Conflit ouvert avec le wali

En raison de la cherté des loisirs

Les cybercafés de la capitale font le plein

Ramassage des ordures

L’horaire d’avant-ramadan maintenu 

 

 14/10/06

 

Association de protection de l’activité commerciale

Conflit ouvert avec le wali

Après six mois de gel d’activité, l’association de protection de l’activité commerciale est de retour.

Ne voulant pas «plier l’échine devant ses détracteurs», son président Ayache Hefaifa s’est dit, hier, lors d’un point de presse animé dans son bureau à Oued Koriche, déterminé à ester en justice le wali d’Alger aussitôt ses fonctions à la tête de l’exécutif de wilaya terminées.

Celui-ci a même exigé son départ immédiat. Ne pouvant avaler ce qu’il a qualifié «d’une machination montée contre sa personne et son association pour les discréditer», le conférencier n’a, en outre, pas épargné plusieurs autres responsables dans la circonscription de Bab El Oued en les accusant de «complicité dans ce gel d’activité» qui est, à ses yeux, «illégal». «J’ai de tout temps été du côté du président de la République. J’ai mené campagne pour la charte pour la paix et la réconciliation nationale, et ceci n’a pas été du goût de quelques personnes», a souligné l’orateur.
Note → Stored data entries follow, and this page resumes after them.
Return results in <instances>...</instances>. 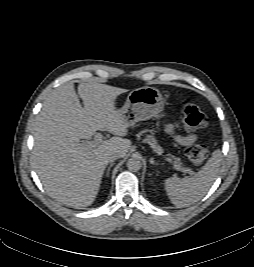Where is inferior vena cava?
I'll use <instances>...</instances> for the list:
<instances>
[{"mask_svg": "<svg viewBox=\"0 0 254 267\" xmlns=\"http://www.w3.org/2000/svg\"><path fill=\"white\" fill-rule=\"evenodd\" d=\"M119 157H120V154L119 153L113 152V153L110 154L108 160H109V162H113L116 159H118Z\"/></svg>", "mask_w": 254, "mask_h": 267, "instance_id": "602c4592", "label": "inferior vena cava"}]
</instances>
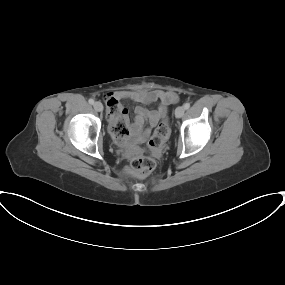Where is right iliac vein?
I'll list each match as a JSON object with an SVG mask.
<instances>
[{
  "label": "right iliac vein",
  "instance_id": "right-iliac-vein-1",
  "mask_svg": "<svg viewBox=\"0 0 285 285\" xmlns=\"http://www.w3.org/2000/svg\"><path fill=\"white\" fill-rule=\"evenodd\" d=\"M94 109L98 112L102 111L103 110V105L101 102L97 101L94 103L93 105Z\"/></svg>",
  "mask_w": 285,
  "mask_h": 285
}]
</instances>
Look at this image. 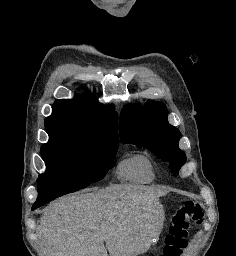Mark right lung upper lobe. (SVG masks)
<instances>
[{
  "label": "right lung upper lobe",
  "mask_w": 236,
  "mask_h": 256,
  "mask_svg": "<svg viewBox=\"0 0 236 256\" xmlns=\"http://www.w3.org/2000/svg\"><path fill=\"white\" fill-rule=\"evenodd\" d=\"M45 127L48 132L64 130L118 141L116 112L112 106L105 108L90 93L56 101L52 115L45 119Z\"/></svg>",
  "instance_id": "right-lung-upper-lobe-1"
}]
</instances>
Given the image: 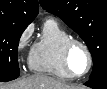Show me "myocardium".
<instances>
[{
    "label": "myocardium",
    "mask_w": 107,
    "mask_h": 89,
    "mask_svg": "<svg viewBox=\"0 0 107 89\" xmlns=\"http://www.w3.org/2000/svg\"><path fill=\"white\" fill-rule=\"evenodd\" d=\"M76 45H78L84 49V51L87 55V59H88L87 68L81 74L73 73V71L70 68V64H69L70 52H71L72 48ZM62 63H63L65 70L72 78H80V77L86 75L91 70L92 65H93V56H92V53H91L88 45L84 41L71 37L68 40H66L62 46Z\"/></svg>",
    "instance_id": "1"
}]
</instances>
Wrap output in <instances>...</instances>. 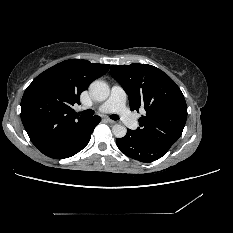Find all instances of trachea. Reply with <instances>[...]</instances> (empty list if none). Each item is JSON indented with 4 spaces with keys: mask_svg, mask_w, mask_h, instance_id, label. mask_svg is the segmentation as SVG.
I'll use <instances>...</instances> for the list:
<instances>
[{
    "mask_svg": "<svg viewBox=\"0 0 233 233\" xmlns=\"http://www.w3.org/2000/svg\"><path fill=\"white\" fill-rule=\"evenodd\" d=\"M79 113L82 114L85 117H91V116H93L94 111L91 110V109H88V110H85V111H82V112H79ZM110 118L112 120H119V117L116 114L110 115Z\"/></svg>",
    "mask_w": 233,
    "mask_h": 233,
    "instance_id": "1",
    "label": "trachea"
}]
</instances>
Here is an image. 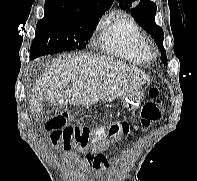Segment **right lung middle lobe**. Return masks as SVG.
Wrapping results in <instances>:
<instances>
[{"instance_id":"1","label":"right lung middle lobe","mask_w":197,"mask_h":181,"mask_svg":"<svg viewBox=\"0 0 197 181\" xmlns=\"http://www.w3.org/2000/svg\"><path fill=\"white\" fill-rule=\"evenodd\" d=\"M103 14L66 17L45 13L36 25L31 58L86 47Z\"/></svg>"}]
</instances>
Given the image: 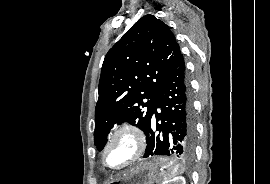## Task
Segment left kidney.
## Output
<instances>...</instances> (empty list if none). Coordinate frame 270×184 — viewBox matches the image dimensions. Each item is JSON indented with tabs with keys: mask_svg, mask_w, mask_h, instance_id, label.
Masks as SVG:
<instances>
[{
	"mask_svg": "<svg viewBox=\"0 0 270 184\" xmlns=\"http://www.w3.org/2000/svg\"><path fill=\"white\" fill-rule=\"evenodd\" d=\"M164 184H186L184 177H175Z\"/></svg>",
	"mask_w": 270,
	"mask_h": 184,
	"instance_id": "5707ae66",
	"label": "left kidney"
}]
</instances>
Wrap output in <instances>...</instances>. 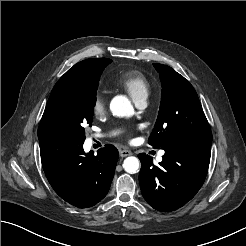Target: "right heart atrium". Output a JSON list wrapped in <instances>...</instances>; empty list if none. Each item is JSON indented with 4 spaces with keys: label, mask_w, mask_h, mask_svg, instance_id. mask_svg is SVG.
Here are the masks:
<instances>
[{
    "label": "right heart atrium",
    "mask_w": 246,
    "mask_h": 246,
    "mask_svg": "<svg viewBox=\"0 0 246 246\" xmlns=\"http://www.w3.org/2000/svg\"><path fill=\"white\" fill-rule=\"evenodd\" d=\"M107 110V100L102 93H97L95 95L92 111L96 117L103 116Z\"/></svg>",
    "instance_id": "obj_1"
}]
</instances>
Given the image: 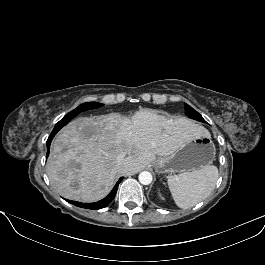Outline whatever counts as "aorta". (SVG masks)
<instances>
[{"label": "aorta", "instance_id": "obj_1", "mask_svg": "<svg viewBox=\"0 0 265 265\" xmlns=\"http://www.w3.org/2000/svg\"><path fill=\"white\" fill-rule=\"evenodd\" d=\"M139 182L143 185H149L152 182V174L148 171H143L139 174Z\"/></svg>", "mask_w": 265, "mask_h": 265}]
</instances>
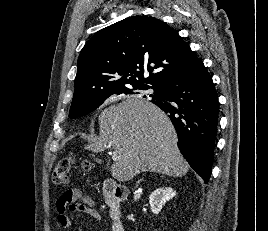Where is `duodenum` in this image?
Here are the masks:
<instances>
[{
	"instance_id": "410a0bca",
	"label": "duodenum",
	"mask_w": 268,
	"mask_h": 231,
	"mask_svg": "<svg viewBox=\"0 0 268 231\" xmlns=\"http://www.w3.org/2000/svg\"><path fill=\"white\" fill-rule=\"evenodd\" d=\"M106 203L110 209V217L114 221V231H124L122 225L121 200L126 197V192L121 190L114 182L105 181L102 188Z\"/></svg>"
}]
</instances>
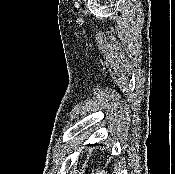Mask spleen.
I'll return each instance as SVG.
<instances>
[{"mask_svg":"<svg viewBox=\"0 0 175 174\" xmlns=\"http://www.w3.org/2000/svg\"><path fill=\"white\" fill-rule=\"evenodd\" d=\"M103 173H104V174H107V173H105L103 170L100 171L99 169H97L95 174H103ZM92 174H94V173H92Z\"/></svg>","mask_w":175,"mask_h":174,"instance_id":"spleen-1","label":"spleen"}]
</instances>
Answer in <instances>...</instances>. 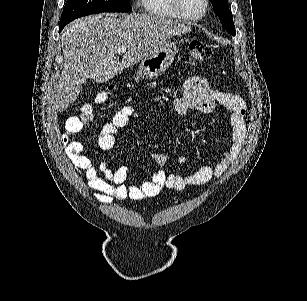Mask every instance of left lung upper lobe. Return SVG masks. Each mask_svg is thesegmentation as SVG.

D’après ses déclarations, celui-ci a expliqué que c’est en organisant un meeting pour plaider la cause du président de la République que les différentes autorités de la wilaya d’Alger ont saisi l’occasion pour l’accuser de perturbations et atteintes à l’ordre public. Officiellement, entre autres raisons du gel des activités de cette association, a-t-on constaté dans le rapport de la Sûreté nationale, il est à citer l’incitation des commerçants au non- respect des lois émanant des autorités publiques et l’utilisation de cette même association à des fins personnelles. Des accusations que le conférencier a niées en bloc.

Le contrôle du commerce : «Allez aux ports !» 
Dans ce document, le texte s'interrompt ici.